Cognitive operator: Ordering
Operator
Complexity level
Ordering operator is of complexity 1, as there is only one arrangement action on a linear problem dimension.
Operations
Operation 1 : Define order of the input set from "LESS" to a "MOST" value of some criteria defined in teacher's requirements
Purpose
A typical exercise that precedes complex decision making is ordering things in a rough, non quantitative "more than" or "less than" feeling applied to inputs. Ordering can be a simple exercice when inputs and requirements match onto a measurable attribute, f.e. : it is simple to order historical facts based on dates. Ordering more "conceptual" predicates that are less related to measurable or valuable (thus comparable) attribute, or that have multiple valuable attributes not clearly related to teacher's requirement can become a bit hard.
Algorithms
The main algorithm in this operator is defining a comparison between two ordering from distinct users, in order to get a quantifiable metric of the divergence.
One of the start point of a usable metric is the algorithm that counts the number of permuations that is needed to start from one ordered list and to reach the other as end point. F.e. say a first student answers A,B,C,D,E, and the second answers B,A,C,D,E. One unique permutation of A,B is necessary to get list 2 from list 1. Say a third student answers F,B,C,D,E, the number of permutation (sum of absolute position shifts of each member) is 12. So here we can say student 3 is further than student 2 from student 1.
Second step for refining metric will consider position in the list 1. Inverting top members of the list, or last members has not the same meaning on decision shift : B,A,C,D,E needs to be closer to A,B,C,D,E than A,B,C,E,D. This is not rendered by our first calculation. We can refine the calculation by multiplying each local shift by the relative weight of the item in the reference user :
Say user 1 is the reference : A,B,C,D,E will be default assigned to weights : 5,4,3,2,1
Thus shift metric of user 2 is now : 1*5 + 1*4 + 0*3 + 0*2 + 0*1 = 9
Shift metric of user 3 is now : 0*5 + 0*4 + 0*3 + 1*2 + 1*1 = 3
In which we can now say that use 3 is "nearer choice" to user 1 than user 2.

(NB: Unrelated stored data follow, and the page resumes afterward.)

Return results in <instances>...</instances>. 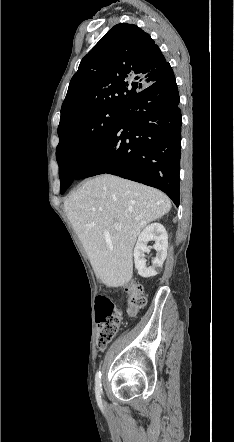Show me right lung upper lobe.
<instances>
[{"mask_svg": "<svg viewBox=\"0 0 234 442\" xmlns=\"http://www.w3.org/2000/svg\"><path fill=\"white\" fill-rule=\"evenodd\" d=\"M168 65L149 34L133 24L115 25L82 59L72 77L58 135L92 112L121 107L154 83Z\"/></svg>", "mask_w": 234, "mask_h": 442, "instance_id": "right-lung-upper-lobe-1", "label": "right lung upper lobe"}]
</instances>
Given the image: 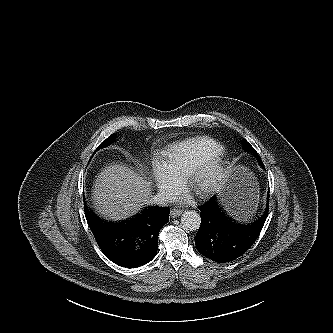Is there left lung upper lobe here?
Returning <instances> with one entry per match:
<instances>
[{"instance_id": "5c2ea615", "label": "left lung upper lobe", "mask_w": 333, "mask_h": 333, "mask_svg": "<svg viewBox=\"0 0 333 333\" xmlns=\"http://www.w3.org/2000/svg\"><path fill=\"white\" fill-rule=\"evenodd\" d=\"M243 144H244V147H245V149L247 150V152H251V153H253V154L257 157V159H258L260 165L263 167V163H262V160H261L260 156H259L258 153L255 151V149L250 145V143L247 142L246 140H244Z\"/></svg>"}]
</instances>
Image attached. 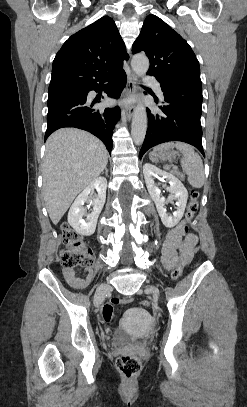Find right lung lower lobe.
<instances>
[{
  "label": "right lung lower lobe",
  "mask_w": 247,
  "mask_h": 407,
  "mask_svg": "<svg viewBox=\"0 0 247 407\" xmlns=\"http://www.w3.org/2000/svg\"><path fill=\"white\" fill-rule=\"evenodd\" d=\"M105 82H108L107 95L111 98H119L126 85V74L122 68H118L104 77L94 80L86 87L87 94L90 90L99 91L100 86ZM87 94L64 98L48 104L45 140L59 128L76 127L97 136L111 153L112 134L114 126L120 118V108L92 109L96 101L91 102L87 98Z\"/></svg>",
  "instance_id": "98d812e1"
}]
</instances>
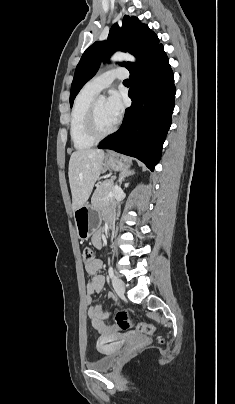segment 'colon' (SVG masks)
<instances>
[{
	"instance_id": "obj_1",
	"label": "colon",
	"mask_w": 235,
	"mask_h": 404,
	"mask_svg": "<svg viewBox=\"0 0 235 404\" xmlns=\"http://www.w3.org/2000/svg\"><path fill=\"white\" fill-rule=\"evenodd\" d=\"M83 262L87 265L93 261V251L91 248L86 247L82 252ZM115 322L117 327L120 330H125L128 327L132 326L135 331L142 334H153L155 332V326L149 323L137 322L131 324L130 319L128 318L127 312L125 310H119L115 315ZM163 342V339H160ZM102 347V346H101Z\"/></svg>"
}]
</instances>
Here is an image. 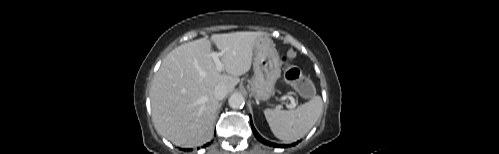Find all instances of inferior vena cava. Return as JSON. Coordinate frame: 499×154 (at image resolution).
I'll return each instance as SVG.
<instances>
[{
  "label": "inferior vena cava",
  "instance_id": "obj_1",
  "mask_svg": "<svg viewBox=\"0 0 499 154\" xmlns=\"http://www.w3.org/2000/svg\"><path fill=\"white\" fill-rule=\"evenodd\" d=\"M228 93V90L226 86L224 85H217L214 89V97L217 100H222Z\"/></svg>",
  "mask_w": 499,
  "mask_h": 154
}]
</instances>
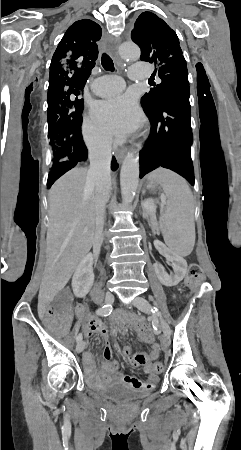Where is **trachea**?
<instances>
[{
	"instance_id": "obj_1",
	"label": "trachea",
	"mask_w": 241,
	"mask_h": 450,
	"mask_svg": "<svg viewBox=\"0 0 241 450\" xmlns=\"http://www.w3.org/2000/svg\"><path fill=\"white\" fill-rule=\"evenodd\" d=\"M101 63L104 70H108L110 72H113L115 70L113 60L109 57V55H107V53H103Z\"/></svg>"
}]
</instances>
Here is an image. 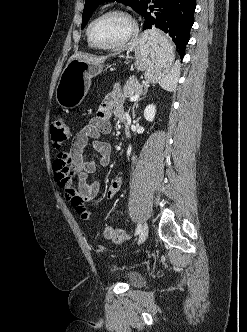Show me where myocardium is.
Listing matches in <instances>:
<instances>
[{
    "mask_svg": "<svg viewBox=\"0 0 247 332\" xmlns=\"http://www.w3.org/2000/svg\"><path fill=\"white\" fill-rule=\"evenodd\" d=\"M108 15H119V16L124 17L129 22L130 28H129L128 33L119 42H117L115 44H111V45H101L94 41V39L92 37V27L96 21H98L99 19H101L105 16H108ZM137 31H138L137 23L128 12L120 10V9H110V10L104 11L101 14H99L98 16H96L89 23V25L87 27V37H88L89 42L95 48L102 49V50H116V49H120L123 46H125L136 35Z\"/></svg>",
    "mask_w": 247,
    "mask_h": 332,
    "instance_id": "f54148a6",
    "label": "myocardium"
}]
</instances>
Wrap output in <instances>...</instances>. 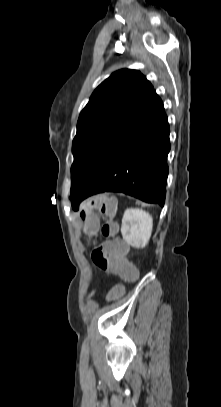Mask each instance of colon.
Returning a JSON list of instances; mask_svg holds the SVG:
<instances>
[{
    "label": "colon",
    "instance_id": "5ec220e1",
    "mask_svg": "<svg viewBox=\"0 0 221 407\" xmlns=\"http://www.w3.org/2000/svg\"><path fill=\"white\" fill-rule=\"evenodd\" d=\"M99 211L105 218V222L100 227L104 239L103 244L92 251V260L101 270L117 274L118 279L123 282H116L111 286L104 297L106 304H118L123 299V294H128V284H137L139 281L138 265H133L132 260H128L126 253L128 245L118 238V224L114 221L117 212L116 201L103 195H97L84 203L79 211L80 221L83 226L87 241L90 244L99 230V222L93 211Z\"/></svg>",
    "mask_w": 221,
    "mask_h": 407
}]
</instances>
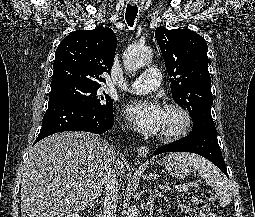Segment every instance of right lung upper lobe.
Masks as SVG:
<instances>
[{"label": "right lung upper lobe", "mask_w": 255, "mask_h": 217, "mask_svg": "<svg viewBox=\"0 0 255 217\" xmlns=\"http://www.w3.org/2000/svg\"><path fill=\"white\" fill-rule=\"evenodd\" d=\"M117 38L108 27L76 30L65 37L55 52L51 87L80 84L101 87L103 73L111 71Z\"/></svg>", "instance_id": "right-lung-upper-lobe-1"}]
</instances>
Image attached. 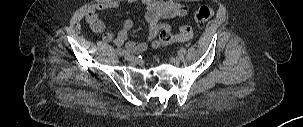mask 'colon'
Segmentation results:
<instances>
[{
  "instance_id": "5ec220e1",
  "label": "colon",
  "mask_w": 303,
  "mask_h": 127,
  "mask_svg": "<svg viewBox=\"0 0 303 127\" xmlns=\"http://www.w3.org/2000/svg\"><path fill=\"white\" fill-rule=\"evenodd\" d=\"M214 14V11L209 6H201L194 13L195 21L204 23L208 21ZM192 37V28L189 25H183L176 35H173L168 30H162L158 37L152 42L153 48H160L174 41H186Z\"/></svg>"
}]
</instances>
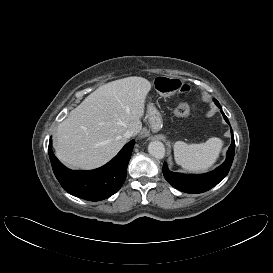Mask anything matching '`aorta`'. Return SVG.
I'll return each mask as SVG.
<instances>
[{"instance_id":"obj_1","label":"aorta","mask_w":273,"mask_h":273,"mask_svg":"<svg viewBox=\"0 0 273 273\" xmlns=\"http://www.w3.org/2000/svg\"><path fill=\"white\" fill-rule=\"evenodd\" d=\"M148 152L156 159H162L165 156V146L160 141H152L148 145Z\"/></svg>"}]
</instances>
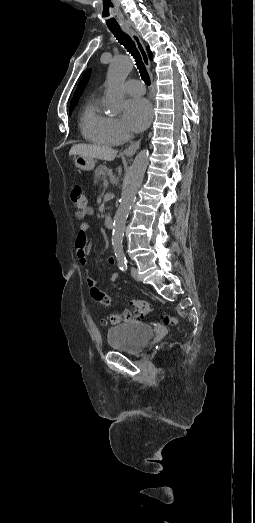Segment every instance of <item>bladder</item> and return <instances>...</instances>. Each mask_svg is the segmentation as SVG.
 <instances>
[{
  "mask_svg": "<svg viewBox=\"0 0 255 523\" xmlns=\"http://www.w3.org/2000/svg\"><path fill=\"white\" fill-rule=\"evenodd\" d=\"M152 336L153 330L147 325L140 322L126 323L107 332V345L113 350L138 353L144 349Z\"/></svg>",
  "mask_w": 255,
  "mask_h": 523,
  "instance_id": "obj_1",
  "label": "bladder"
}]
</instances>
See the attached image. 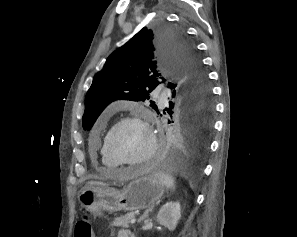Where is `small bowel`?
<instances>
[{"mask_svg": "<svg viewBox=\"0 0 297 237\" xmlns=\"http://www.w3.org/2000/svg\"><path fill=\"white\" fill-rule=\"evenodd\" d=\"M128 236H130V233L128 230H125V229L121 230L118 234V237H128Z\"/></svg>", "mask_w": 297, "mask_h": 237, "instance_id": "1", "label": "small bowel"}]
</instances>
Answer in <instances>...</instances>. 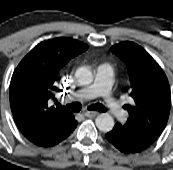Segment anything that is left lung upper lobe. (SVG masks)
<instances>
[{
	"label": "left lung upper lobe",
	"mask_w": 173,
	"mask_h": 170,
	"mask_svg": "<svg viewBox=\"0 0 173 170\" xmlns=\"http://www.w3.org/2000/svg\"><path fill=\"white\" fill-rule=\"evenodd\" d=\"M127 66L132 103L124 108L129 112L125 125L130 133L143 142L153 144L166 127L171 105L167 77L158 63L139 45L123 42L111 47Z\"/></svg>",
	"instance_id": "left-lung-upper-lobe-1"
}]
</instances>
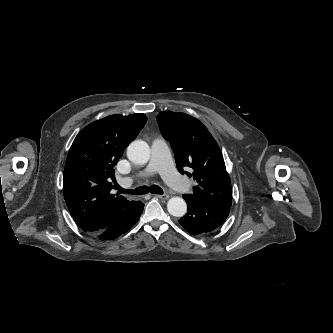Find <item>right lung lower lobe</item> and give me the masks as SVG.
Here are the masks:
<instances>
[{
	"label": "right lung lower lobe",
	"mask_w": 333,
	"mask_h": 333,
	"mask_svg": "<svg viewBox=\"0 0 333 333\" xmlns=\"http://www.w3.org/2000/svg\"><path fill=\"white\" fill-rule=\"evenodd\" d=\"M143 207L144 204L141 201H136L135 208L133 210L124 214L106 228L91 234L103 240H111L121 236L139 220L140 215L143 212Z\"/></svg>",
	"instance_id": "98d812e1"
}]
</instances>
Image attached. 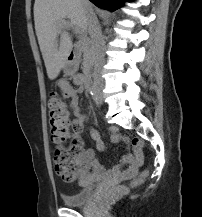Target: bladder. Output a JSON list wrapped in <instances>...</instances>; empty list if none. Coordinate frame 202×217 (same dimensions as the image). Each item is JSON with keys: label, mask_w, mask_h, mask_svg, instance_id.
I'll return each instance as SVG.
<instances>
[{"label": "bladder", "mask_w": 202, "mask_h": 217, "mask_svg": "<svg viewBox=\"0 0 202 217\" xmlns=\"http://www.w3.org/2000/svg\"><path fill=\"white\" fill-rule=\"evenodd\" d=\"M95 182L96 178L93 174H85L79 182L81 188L76 193L62 196L64 204L69 207L84 205L93 194Z\"/></svg>", "instance_id": "obj_1"}]
</instances>
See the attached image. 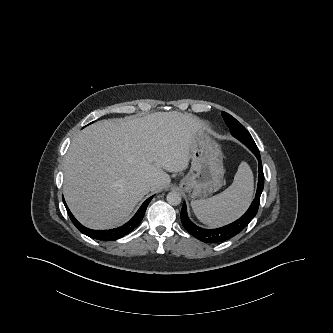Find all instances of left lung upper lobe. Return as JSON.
<instances>
[{
	"label": "left lung upper lobe",
	"mask_w": 333,
	"mask_h": 333,
	"mask_svg": "<svg viewBox=\"0 0 333 333\" xmlns=\"http://www.w3.org/2000/svg\"><path fill=\"white\" fill-rule=\"evenodd\" d=\"M221 114L225 123L229 127L231 134L235 138L245 144L248 148H257L252 136L241 123L224 111H222Z\"/></svg>",
	"instance_id": "obj_1"
}]
</instances>
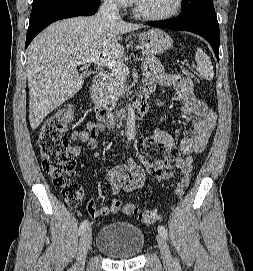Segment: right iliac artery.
I'll return each mask as SVG.
<instances>
[{
  "label": "right iliac artery",
  "mask_w": 253,
  "mask_h": 271,
  "mask_svg": "<svg viewBox=\"0 0 253 271\" xmlns=\"http://www.w3.org/2000/svg\"><path fill=\"white\" fill-rule=\"evenodd\" d=\"M89 226L88 220H84L79 227V234H82ZM69 271H73V269H70Z\"/></svg>",
  "instance_id": "obj_1"
}]
</instances>
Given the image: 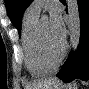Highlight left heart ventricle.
Instances as JSON below:
<instances>
[{
  "label": "left heart ventricle",
  "instance_id": "1",
  "mask_svg": "<svg viewBox=\"0 0 89 89\" xmlns=\"http://www.w3.org/2000/svg\"><path fill=\"white\" fill-rule=\"evenodd\" d=\"M42 38L47 52L55 57L61 50L62 42L55 39L51 33L50 23L48 21L41 22Z\"/></svg>",
  "mask_w": 89,
  "mask_h": 89
}]
</instances>
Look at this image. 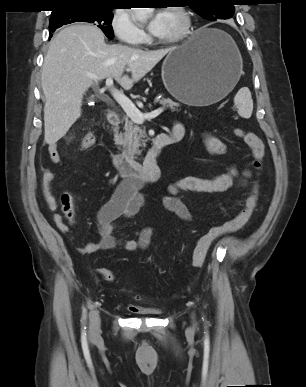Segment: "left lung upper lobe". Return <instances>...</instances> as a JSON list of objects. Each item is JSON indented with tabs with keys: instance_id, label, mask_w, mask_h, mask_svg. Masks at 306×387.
Segmentation results:
<instances>
[{
	"instance_id": "obj_1",
	"label": "left lung upper lobe",
	"mask_w": 306,
	"mask_h": 387,
	"mask_svg": "<svg viewBox=\"0 0 306 387\" xmlns=\"http://www.w3.org/2000/svg\"><path fill=\"white\" fill-rule=\"evenodd\" d=\"M233 0H188L189 6L205 19H229L233 16L235 7Z\"/></svg>"
}]
</instances>
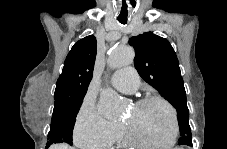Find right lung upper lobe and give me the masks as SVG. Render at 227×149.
Segmentation results:
<instances>
[{"instance_id": "1", "label": "right lung upper lobe", "mask_w": 227, "mask_h": 149, "mask_svg": "<svg viewBox=\"0 0 227 149\" xmlns=\"http://www.w3.org/2000/svg\"><path fill=\"white\" fill-rule=\"evenodd\" d=\"M97 42L93 35L76 42L68 53L55 89V100L84 98L93 77Z\"/></svg>"}]
</instances>
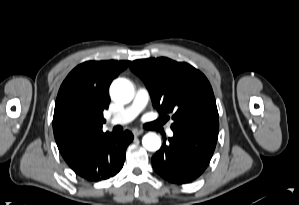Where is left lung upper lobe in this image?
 <instances>
[{"mask_svg": "<svg viewBox=\"0 0 299 205\" xmlns=\"http://www.w3.org/2000/svg\"><path fill=\"white\" fill-rule=\"evenodd\" d=\"M130 68L145 83L159 113L172 115V130L219 129L212 87L199 70L165 57L135 60Z\"/></svg>", "mask_w": 299, "mask_h": 205, "instance_id": "obj_1", "label": "left lung upper lobe"}]
</instances>
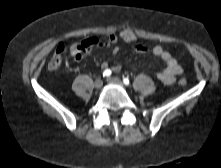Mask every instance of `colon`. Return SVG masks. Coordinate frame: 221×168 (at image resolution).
Masks as SVG:
<instances>
[{
    "mask_svg": "<svg viewBox=\"0 0 221 168\" xmlns=\"http://www.w3.org/2000/svg\"><path fill=\"white\" fill-rule=\"evenodd\" d=\"M117 39L123 40L124 42L134 43L137 40V35L134 33L133 30L123 29L117 34ZM95 43H97V40L92 39L81 45H73L70 48V53L75 59H78L80 56L84 54L85 49L88 46L93 45ZM64 52H65V46L63 44H59L48 63V68L50 70H55L61 66ZM179 84L181 86L186 85V80L181 79L179 81Z\"/></svg>",
    "mask_w": 221,
    "mask_h": 168,
    "instance_id": "1",
    "label": "colon"
}]
</instances>
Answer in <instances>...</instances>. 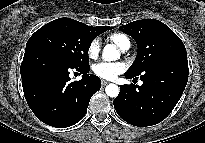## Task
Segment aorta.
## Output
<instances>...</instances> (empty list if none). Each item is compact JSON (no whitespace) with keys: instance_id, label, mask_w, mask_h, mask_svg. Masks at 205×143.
<instances>
[{"instance_id":"762f6f07","label":"aorta","mask_w":205,"mask_h":143,"mask_svg":"<svg viewBox=\"0 0 205 143\" xmlns=\"http://www.w3.org/2000/svg\"><path fill=\"white\" fill-rule=\"evenodd\" d=\"M102 57L105 61H114L119 59L120 52L116 49L115 45L107 44L102 53ZM105 92L109 97L115 98L119 94V87L116 84H108L105 88Z\"/></svg>"}]
</instances>
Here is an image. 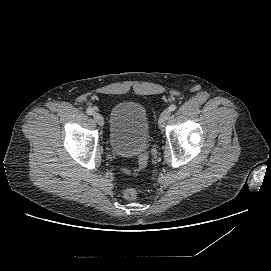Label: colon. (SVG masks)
Here are the masks:
<instances>
[{"label": "colon", "instance_id": "colon-1", "mask_svg": "<svg viewBox=\"0 0 271 271\" xmlns=\"http://www.w3.org/2000/svg\"><path fill=\"white\" fill-rule=\"evenodd\" d=\"M146 164V157L143 156L142 158H140L139 160V167L142 168L144 167ZM138 195H139V192L137 189L135 188H127L125 191H124V197L127 199V200H135L138 198Z\"/></svg>", "mask_w": 271, "mask_h": 271}]
</instances>
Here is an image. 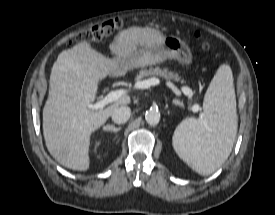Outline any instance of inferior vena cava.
Wrapping results in <instances>:
<instances>
[{"label":"inferior vena cava","instance_id":"602c4592","mask_svg":"<svg viewBox=\"0 0 275 215\" xmlns=\"http://www.w3.org/2000/svg\"><path fill=\"white\" fill-rule=\"evenodd\" d=\"M131 115V109L127 106H119L115 108L111 114L112 120L117 124H124Z\"/></svg>","mask_w":275,"mask_h":215}]
</instances>
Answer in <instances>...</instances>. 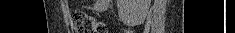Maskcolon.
I'll use <instances>...</instances> for the list:
<instances>
[{"label": "colon", "instance_id": "1", "mask_svg": "<svg viewBox=\"0 0 235 33\" xmlns=\"http://www.w3.org/2000/svg\"><path fill=\"white\" fill-rule=\"evenodd\" d=\"M72 24L76 33H106V26L96 18L83 13L73 14Z\"/></svg>", "mask_w": 235, "mask_h": 33}]
</instances>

More theoretical development on metric model (to be done)
Ref http://www-poleia.lip6.fr/~marcin/papers/Lesot_EGC_09.pdf
Applications
Direct Workflow
In a direct scenario, the students must order a set of "things" against a requirement the teacher has given.
Non valuated version
- Teacher provides a set of choosen inputs
- Teacher setup the exercice and writes requirement ("Order by xxxxx using yyyy")
- Student processes order
- Student checks his own order against the environment (peer trends in semi-blind mode, or direct peer answers in full view mode)
- Student report about his choice and argue in report
- Teacher gives final feedback to peers or globally
Evaluated version
- Teacher provides a set of choosen inputs
- Teacher setup the exercice and writes requirement ("Order by xxxxx using yyyy")
- Teacher makes the "teacher version" of the ordering, standing to the the "good answer'
- Student processes order
- Student checks his order against teacher's order and get shift evaluation
- Teacher feedbacks if required
Reverse Workflow
In a reverse scenario, the teacher needs order a set of proposals given by the students and give feedback about his choice.
- Students collectively input some proposals
- Teacher setup the Ordering operator
- Teacher makes ordering
- Students observe teacher's anwers
- Students can accessorily order themselves as counter submission
- Student report and argue on teacher's choice
- Teacher gives final feedback
Meta Workflow
Help to discover the concept of "comparable" and what makes things easier to compare when a valuation attribute can be found.
Implementation
Setup
absolute order: When absolute order, there is no way to accept some inputs may be equal to other.
Can replay: The participant will be able to update his answers event after trends or feedback has been given
Only for teachers :
Blindness: The degree of privacy of this operator. (defaults to the activity privacy setting).
Categorize GUI
Master part of the GUI is dedicated to let the participant order the list. First model in prototype provides a simple flat table with 'up' and 'down' controls. This might be not very operable for big lists of more than 10 inputs.
TODO : Find a drag&drop method for easier reordering / Find a nice way to handle big lists (30, 50 items)
Blind mode: The user just orders the items. No trends.
Semi blind mode: The user orders the items, and is given a global 'average' trends about match or no match position of each item (number of choices of this item at the same location / percentage of choices over all given answers of this item at this location). Trends are displayed once one answer is given.
Full View mode: Same as above, but the trend is displayed BEFORE first answer is given.
Display GUI
Describes what can be expected as result display and exploration GUI behaviour for each privacy mode (Blind, Semi-blind, Full view / No privacy).